Update 3: The FSCK is still running. There was a small delay in getting it going as the usual way of initiating it wasn't working.
Update 4: We're having to rerun the FSCK as there are a few outstanding errors on the file system that need fixing. It's currently at 6%
Update 5: FSCK is currently at 25%
Update 6: FSCK is currently at 45%
Update 7: We're still working on repairing the file system. It has gone through multiple checks but with each round it finds further errors that require fixing. We apologise for the inconvenience and we're working diligently in making sure everything is online as soon as possible.
Update 8: It's looking like we may to have to restore from our backups. Unfortunately, it does not seem the file system check will be fully complete any time soon. It has restarted itself countless times and while it restarting a few times can & does happen, this is far beyond anything we've seen previously. We'll be replacing the hard drives on the server and reinstalling the OS & control panel. We'll then begin restoring files from our remote backups.
Update 9: We have replaced all the hard drives on the server (8x in total). Backups are being transferred over as we speak. We've upgrade the server port to ensure a speedy transfer and all files are being moved over very quickly.
Update 10: The restore process is now in progress and moving quickly. As each site is restored it will appear online almost immediately.
Update 11: During the last moments of the server restore, the server experienced a catastrophic failure similar to the one that was caused in the first instance. We are no longer resorting to troubleshoot the issue but are instead replacing components that are related. This includes replacing the RAID card, any drives showing any signs of issues and all cabling. We do not expect this issue to take much longer and we firmly working to get this issue fully resolved today. We have already replaced all 8x hard drives on the server and will continue to replace any component that shows slightest bit of issue.
While UK66 has enjoyed above average uptime, often going with 100% uptime month after month, this situation is regrettable and we appreciate the patience customers have shown us so far as we work very hard in getting everything resolved without any delay. We would like to assure all customers that issues like these are extremely rare for us as we have a policy of continuously monitoring servers, including hardware components to make sure we can pre-empt such issues before they happen. Unfortunately, sometimes these issues appear without any warning and they appear suddenly - which can and does happen to any company, regardless of infrastructure. UK66 was built with a high level of resilience against such issues, capable of losing upto 4x hard drives without consequence.
We will do our best to update you as further updates emerge and progress is made, however rest assured we are extremely determined to have this server fully operational as a matter of urgency.
Update 12: The DC has swapped out the cables, the RAID card, backpane and removed all the drives again. To remove the possibility of that particular batch of drives being the issue a different batch, different capacity and different vendor of drives has been put in.
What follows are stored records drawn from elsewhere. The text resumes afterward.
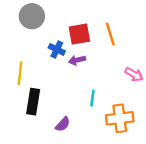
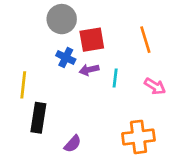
gray circle: (32, 16) -> (62, 19), moved
orange line: (110, 34) -> (145, 40), moved
cyan line: (92, 98) -> (115, 78), moved

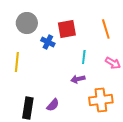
gray circle: (62, 19) -> (27, 23), moved
purple arrow: (89, 70) -> (78, 79), moved
black rectangle: (38, 118) -> (28, 108), moved

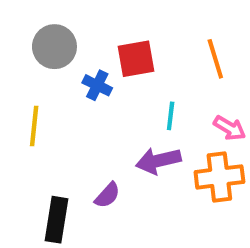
purple arrow: (78, 79) -> (158, 161), size x1.5
orange cross: (101, 100) -> (219, 177), moved
purple semicircle: (53, 105) -> (107, 195), moved

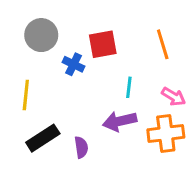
purple semicircle: (107, 195) -> (81, 147), turned -50
black rectangle: (57, 220) -> (43, 138), moved, turned 48

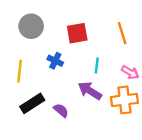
blue cross: (74, 64) -> (55, 61), moved
purple arrow: (120, 121) -> (90, 91), turned 45
purple semicircle: (81, 147) -> (61, 110), turned -42

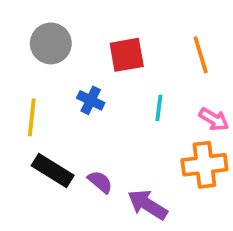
purple arrow: (90, 91) -> (148, 205), moved
black rectangle: (32, 103) -> (53, 170), turned 65

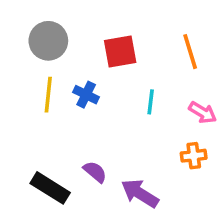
yellow line: (32, 117) -> (48, 95), moved
orange cross: (204, 165) -> (194, 156), size x0.6
black rectangle: (53, 170) -> (50, 188), moved

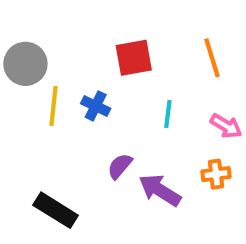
gray circle: (48, 41) -> (25, 64), moved
purple semicircle: (95, 172) -> (120, 166), moved, turned -90
purple arrow: (140, 193) -> (160, 190), moved

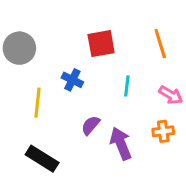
yellow line: (54, 106) -> (38, 103), moved
purple arrow: (160, 190) -> (121, 143), turned 36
The OS is being installed as we speak and we'll begin the restoration process again. The restores do not take much time and sites do come online as they're restored. We restore 4 accounts at a time to speed things up. Further updates will be provided once more progress has been made.
Update 13: The server restore has now been completed and sites should be online. If you are experiencing issues, please contact technical support and let us know the username and domain of your account.
Update 14: We're aware of a very small number of accounts that we do not have backups for. InnoHosting maintains two different sets of backups using two different backup technologies in two different locations. We have checked on this and have found that the backups that were missing in the initial set are available in the second set. The second set of backups take considerably longer to restore which is why this is not the initial option we took. For the second set of backups, a bare metal restrore is required. To prevent disruption to the accounts that are online, we will perform the bare metal restore onto a different server and then move the accounts over to UK66 for those that did not have backups in the initial set.
If your site has restored but is experiencing issues with showing content, please let technical support know with your username and domain of the accounts experiencing these issues.
Update 15: While a lot of accounts are up and running we do realise there are still a few who have some missing accounts. We wanted to speed things up as much as possible to get those files. We have been working closely with the data centre to see if we can salvage anything from the old drives, while in the meanwhile another team of staff have been diligently restoring accounts manually from our daily backups. Every attempt and every angle has now been exhausted to get this done quickly and unfortunately we had simply had a lot of bad luck and met with dead ends with every attempt.
We are waiting on the DC to set up the temporary server as mentioned in update 14 to get the BMR going. Before the backup server was tied up with the BMR we wanted to pursue other options as a BMR does take a long time. But as mentioned above, all attempts have not been successful.
I would like to stress again that we understand this uptime is having a significant effect on you and we know a lot are unhappy with the situation. Many have asked for an ETA but such is the nature of this that we just can't give an ETA on something that doesn't have an ETA. With BMR we can start giving ETA as that is a simple process. That aside, there has not been a single minute that has gone by that we have not been actively working on this from the moment it happened. It has actually been non-stop with some staff working through the nights and early morning in getting things fixed, many have not yet even had a full nights rest. We are taking this seriously, we know our customers have become used to an almost flawless service, if there was anything we could do to speed things up we would have done it.
We continue to seek your patience and understanding while we continue to work on getting the final accounts up and running.
Update 16: We have some good news. We have completed the full server restore to a temporary server. Everything seems to be intact and all missing accounts are there. We'll start moving the missing accounts over within the next 10 minutes. As each account is moved over it will appear online straight away.
Update 17: All missing sites were restored last night. Since then we have been assisting customers with any issue they have had, however looking at our ticket volumes it seems nearly everything has stabilised. Customers still experiencing issues, please get in touch with technical support asap. This outage is now considered as resolved.